## Task directions
From the records below, please return each line that holds the word "deals".

## The input
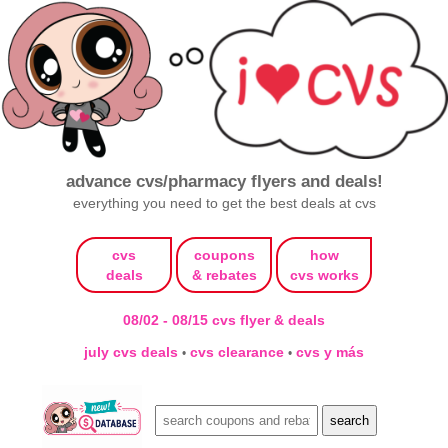
advance cvs/pharmacy flyers and deals!
everything you need to get the best deals at cvs
cvs
coupons
how
deals
& rebates
cvs works
08/02 - 08/15 cvs flyer & deals
july cvs deals
cvs clearance
cvs y más
•
•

## Result for this exercise
advance cvs/pharmacy flyers and deals!
everything you need to get the best deals at cvs
deals
08/02 - 08/15 cvs flyer & deals
july cvs deals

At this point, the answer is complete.